All lines in the material with the string "Wunsch" should be listed.

## EXTRACTED INFORMATION
__________

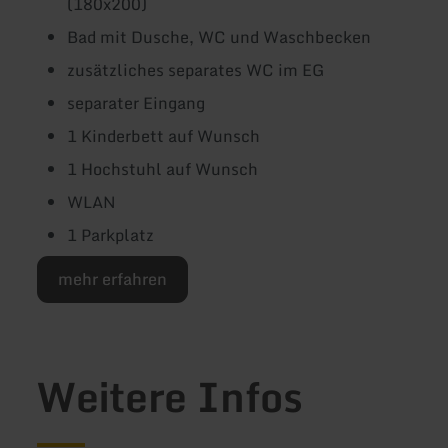
(180x200)
Bad mit Dusche, WC und Waschbecken
zusätzliches separates WC im EG
separater Eingang
1 Kinderbett auf Wunsch
1 Hochstuhl auf Wunsch
WLAN
1 Parkplatz
mehr erfahren
Weitere Infos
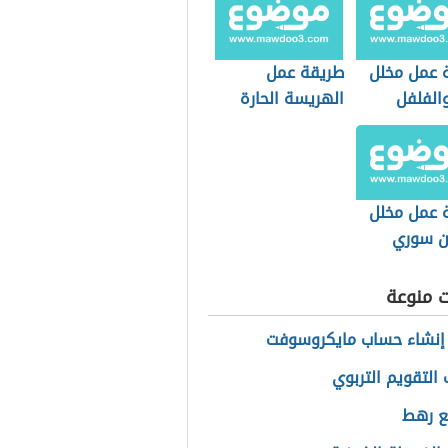
 عمل مخلل
طريقة عمل
والفلفل
الهريسة الحارة
المصرية
 عمل مخلل
ان سوري
ت منوعة
إنشاء حساب مايكروسوفت
 التقويم التربوي
ع رهط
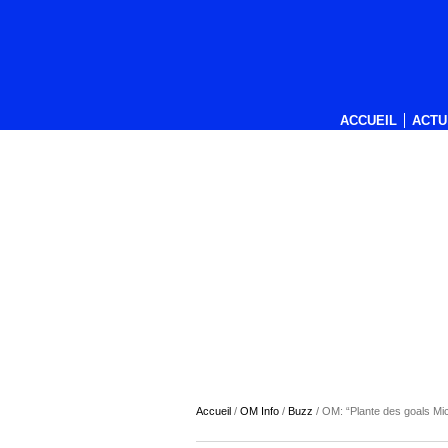
ACCUEIL
ACTU
Accueil
/
OM Info
/
Buzz
/
OM: “Plante des goals Mic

__________

## PROBLEM SOLUTION
1 Kinderbett auf Wunsch
1 Hochstuhl auf Wunsch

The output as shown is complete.